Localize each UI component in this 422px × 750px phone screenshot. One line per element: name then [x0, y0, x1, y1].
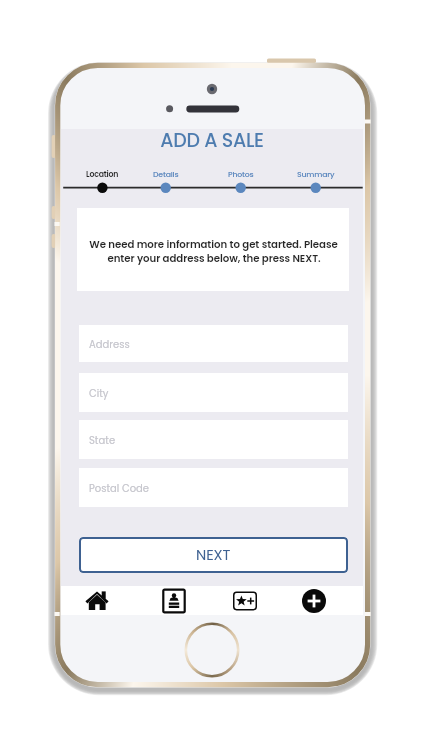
staticText: Photos: [228, 169, 254, 180]
staticText: NEXT: [196, 545, 231, 565]
button[interactable]: Address: [79, 325, 348, 362]
staticText: We need more information to get started.…: [89, 237, 338, 251]
button[interactable]: Contacts: [152, 586, 196, 615]
staticText: Postal Code: [89, 481, 150, 495]
button[interactable]: Location: [62, 169, 142, 183]
staticText: State: [89, 433, 116, 447]
button[interactable]: City: [79, 373, 348, 412]
button[interactable]: NEXT: [79, 537, 348, 573]
button[interactable]: Photos: [201, 169, 281, 183]
staticText: enter your address below, the press NEXT…: [107, 251, 321, 265]
button[interactable]: Add: [292, 586, 336, 615]
button[interactable]: Favorites: [223, 586, 267, 615]
staticText: Location: [86, 169, 119, 180]
button[interactable]: Postal Code: [79, 468, 348, 507]
staticText: Summary: [297, 169, 335, 180]
staticText: Details: [153, 169, 179, 180]
button[interactable]: State: [79, 420, 348, 459]
button[interactable]: Summary: [276, 169, 356, 183]
staticText: ADD A SALE: [160, 127, 264, 153]
button[interactable]: Home: [75, 586, 119, 615]
staticText: Address: [89, 337, 130, 351]
button[interactable]: Details: [126, 169, 206, 183]
staticText: City: [89, 386, 109, 400]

- About this exercise: Which lines above contain the word "Summary"? Copy each one.

- Exercise answer:
staticText: Summary: [297, 169, 335, 180]
button[interactable]: Summary: [276, 169, 356, 183]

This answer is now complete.